I have asked you, Nikolaj, if it is possible, without harm to my honor, not to break off my relations with Benardaki; I have urged you to define, reinforce and regulate my financial affaires with him without modesty, without quixotism, and safeguard my interests to the degree that it is possible. Here two possible cases present themselves: either I am given the authorization to return to Russia, or I am not given it. in the first case, he must know that I will leave in May, and he will not refuse to give me the means to go to Russia, as he does it for all the employees of his businesses. In the second case, I would desire that he entrust me with a mission on the Amur up to Nikolaevsk; I would doubtless learn all the truth about what is done and can be done and learned in that country, and the truth in business, the truth at six thousand or ten thousand verst is precious. In any case, I would not take less than 3000 silver rubles of salary in order to entirely provide for my needs, as those are practiced in Siberia, and I feel myself capable of being equally useful to him for 6000 r. or salary. It goes without saying that I would not consent to remain in his service if he does not entrust me with a real job and does not admit his error.

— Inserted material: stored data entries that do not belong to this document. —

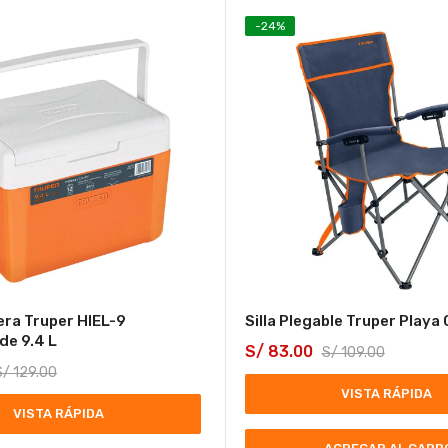
-
24
%
era Truper HIEL-9
Silla Plegable Truper Playa
de 9.4 L
S/
83.00
S/
109.00
S/
129.00
VISTA RÁPIDA
VISTA RÁPIDA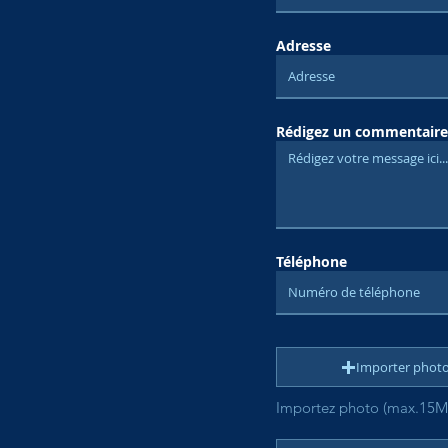
Adresse
Rédigez un commentaire
Téléphone
Importer phot
Importez photo (max.15M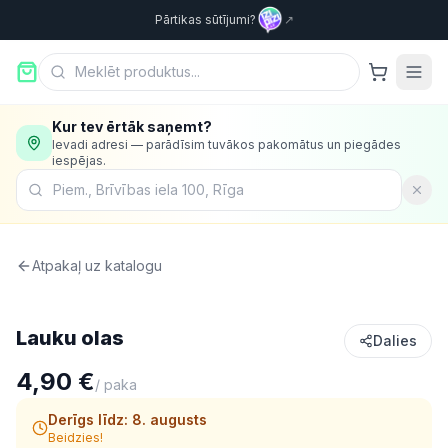
Pārtikas sūtījumi?
↗
Kur tev ērtāk saņemt?
Ievadi adresi — parādīsim tuvākos pakomātus un piegādes
iespējas.
Atpakaļ uz katalogu
Olas & piena produkti
Lauku olas
Dalies
4,90 €
/
paka
Derīgs līdz:
8. augusts
Beidzies!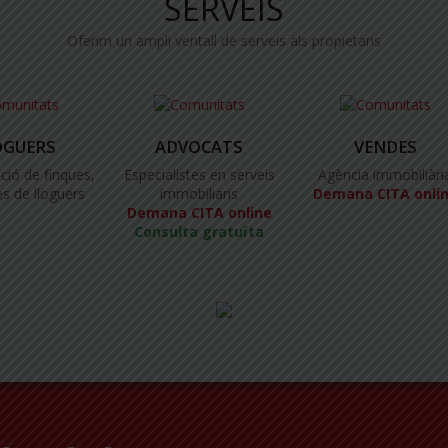
SERVEIS
Oferim un ampli ventall de serveis als propietaris
OGUERS
ADVOCATS
VENDES
ció de finques,
Especialistes en serveis
Agència immobiliàri
s de lloguers
immobiliaris
Demana CITA onli
Demana CITA online
Consulta gratuïta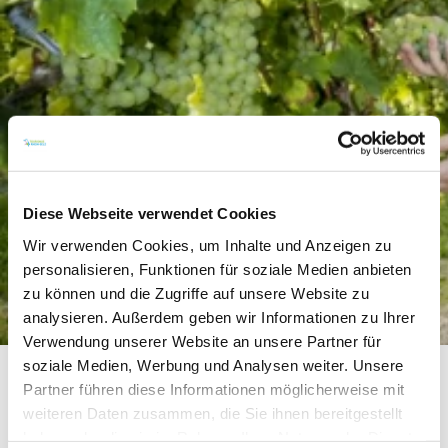
Diese Webseite verwendet Cookies
Wir verwenden Cookies, um Inhalte und Anzeigen zu
personalisieren, Funktionen für soziale Medien anbieten
zu können und die Zugriffe auf unsere Website zu
analysieren. Außerdem geben wir Informationen zu Ihrer
Verwendung unserer Website an unsere Partner für
soziale Medien, Werbung und Analysen weiter. Unsere
Partner führen diese Informationen möglicherweise mit
Wir begrüßen Sie in unserem Familienweingut in
weiteren Daten zusammen, die Sie ihnen bereitgestellt
Undenheim im Herzen Rheinhessens. Hier verbinden
haben oder die sie im Rahmen Ihrer Nutzung der Dienste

If you judge it necessary to break off my relations with Benardaki, it would not be bad for you to recommend me to another muscovite or pétersbourgeois capitalist. But in this regard, I count little on you, it would on the contrary be a good thing if I could dwell myself in Moscow or Saint-Petersburg. Adieu, my brothers, pardon the blunt tone of this letter, but what is there to do, my soul is dried out, but despite everything I love you ardently and I believe in your as par le passé. Mother, grant me your benediction, let us hope that we will see each other soon.

          Your M. Bakunin

One more word. If I am not freed, if my relations with Benardaki are shattered and you do not find me other work, it will be necessary to sell my part of the estate, to pay off my debts and send me the balance, whatever it may be. I see no other solution. I am presently buried in debts, and what’s more I must still settle a debt of 600 r. I live poorly and in need and there is little hope, however I lose neither faith nor morals. – I would fight to the end.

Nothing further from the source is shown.